Real World Data
Warning
Big fat “unfinished” warning: structa is still very much incomplete at this time and there’s plenty of rough edges (like not showing CSV column titles).
If you run into unfinished stuff, do check the issues first as I may have a ticket for that already. If you run into genuinely “implemented but broken” stuff, please do file an issue; it’s these things I’m most interested in at this stage.
Pre-requisites
You’ll need the following to start this tutorial:
A structa installation; see Installation for more information on this.
A Python 3 installation; given that structa requires this to run at all, if you’ve got structa installed, you’ve got this too. However, it’ll help enormously if Python is in your system’s “PATH” so that you can run python scripts at the command line.
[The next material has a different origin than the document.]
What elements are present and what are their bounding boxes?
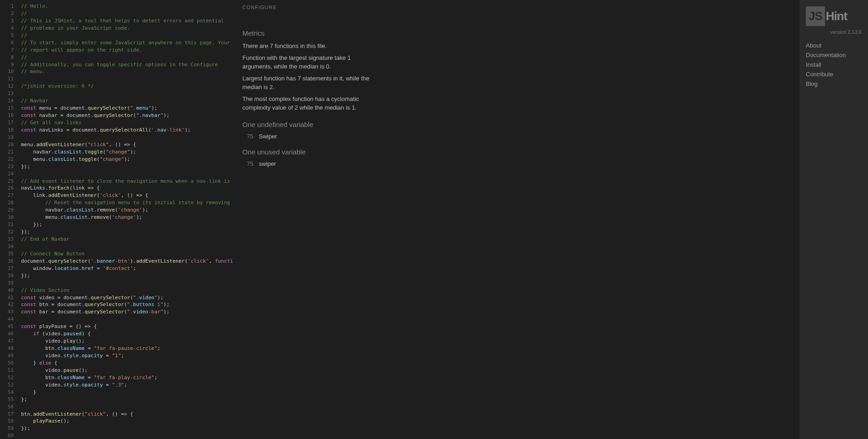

The scipy library must be installed for the scripts we’re going to be using to generate data. On Debian/Ubuntu systems you can run the following:
$ sudo apt install python3-scipy
On Windows, or if you’re running in a virtual environment, you should run the following:
$ pip install scipy
Some basic command line knowledge. In particular, it’ll help if you’re familiar with shell redirection and piping (note: while that link is on askubuntu.com the contents are equally applicable to the vast majority of UNIX shells, and even to Windows’ cmd!)
“Real World” Data
For this tutorial, we’ll use a custom made data-set which will allow us to tweak things and see what’s going on under structa’s hood a bit more easily.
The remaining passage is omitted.